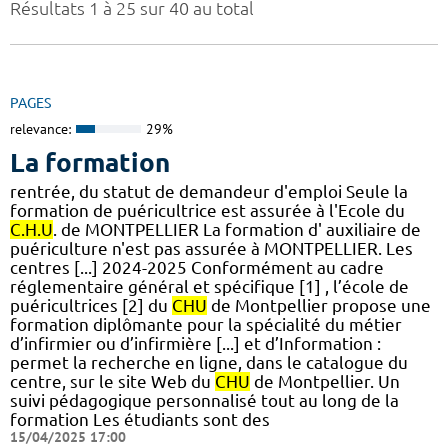
Résultats 1 à 25 sur 40 au total
PAGES
relevance:
29%
La formation
rentrée, du statut de demandeur d'emploi Seule la
formation de puéricultrice est assurée à l'Ecole du
C.H.U
. de MONTPELLIER La formation d' auxiliaire de
puériculture n'est pas assurée à MONTPELLIER. Les
centres [...] 2024-2025 Conformément au cadre
réglementaire général et spécifique [1] , l’école de
puéricultrices [2] du
CHU
de Montpellier propose une
formation diplômante pour la spécialité du métier
d’infirmier ou d’infirmière [...] et d’Information :
permet la recherche en ligne, dans le catalogue du
centre, sur le site Web du
CHU
de Montpellier. Un
suivi pédagogique personnalisé tout au long de la
formation Les étudiants sont des
15/04/2025 17:00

### TASK ITEM
Reproduce every line of the listing above in which the string "assurée" appears.

### ANSWER BOX
formation de puéricultrice est assurée à l'Ecole du
puériculture n'est pas assurée à MONTPELLIER. Les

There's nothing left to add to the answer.